The exact Fair Market Value and Redemption Date (as defined below) may not be set forth in the table above, in which case, if the Fair Market Value is between two values in the table or the Redemption Date is between two redemption dates in the table, the number of shares of Common Stock to be issued for each Warrant exercised in a Make-Whole Exercise will be determined by a straight-line interpolation between the number of shares set forth for the higher and lower Fair Market Values and the earlier and later redemption dates, as applicable, based on a 365- or 366-day year, as applicable.

 

The stock prices set forth in the column headings of the table above shall be adjusted as of any date on which the number of shares issuable upon exercise of a Warrant is adjusted pursuant to Section 4. The adjusted stock prices in the column headings shall equal the stock prices immediately prior to such adjustment, multiplied by a fraction, the numerator of which is the number of shares deliverable upon exercise of a Warrant immediately prior to such adjustment and the denominator of which is the number of shares deliverable upon exercise of a Warrant as so adjusted.

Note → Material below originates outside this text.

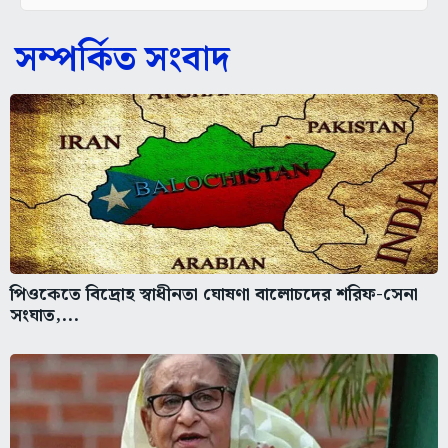
সম্পর্কিত সংবাদ
পিওকেতে বিদ্রোহ স্বাধীনতা ঘোষণা বালোচদের শরিফ-সেনা
সংঘাত,...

The number of shares in the table above shall be adjusted in the same manner and at the same time as the number of shares issuable upon exercise of a Warrant. In no event will the number of shares issued in connection with a Make-Whole Exercise exceed 0.365 shares of Common Stock per Warrant (subject to adjustment).

 

11

 

 

6.3  Date Fixed for, and Notice of, Redemption. In the event that the Company elects to redeem all of the Warrants pursuant to Section 6.1 or 6.2, the Company shall fix a date for the redemption (the “Redemption Date”). Notice of redemption shall be mailed by first class mail, postage prepaid, by the Company not less than thirty (30) days prior to the Redemption Date (the “30-day Redemption Period”) to the Registered Holders of the Warrants to be redeemed at their last addresses as they shall appear on the registration books. Any notice mailed in the manner herein provided shall be conclusively presumed to have been duly given whether or not the Registered Holder received such notice.

 

6.4  Exercise After Notice of Redemption. The Warrants may be exercised, for cash (or on a “cashless basis” in accordance with subsection 3.3.1(b) or Section 6.2 of this Agreement) at any time after notice of redemption shall have been given by the Company pursuant to Section 6.3 hereof and prior to the Redemption Date. In the event that the Company determines to require all holders of Warrants to exercise their Warrants on a “cashless basis” pursuant to subsection 3.3.1, the notice of redemption shall contain the information necessary to calculate the number of shares of Common Stock to be received upon exercise of the Warrants, including the “Fair Market Value” (as such term is defined in subsection 3.3.1(b) hereof) in such case. On and after the Redemption Date, the record holder of the Warrants shall have no further rights except to receive, upon surrender of the Warrants, the Redemption Price or the Alternative Redemption Price, as applicable.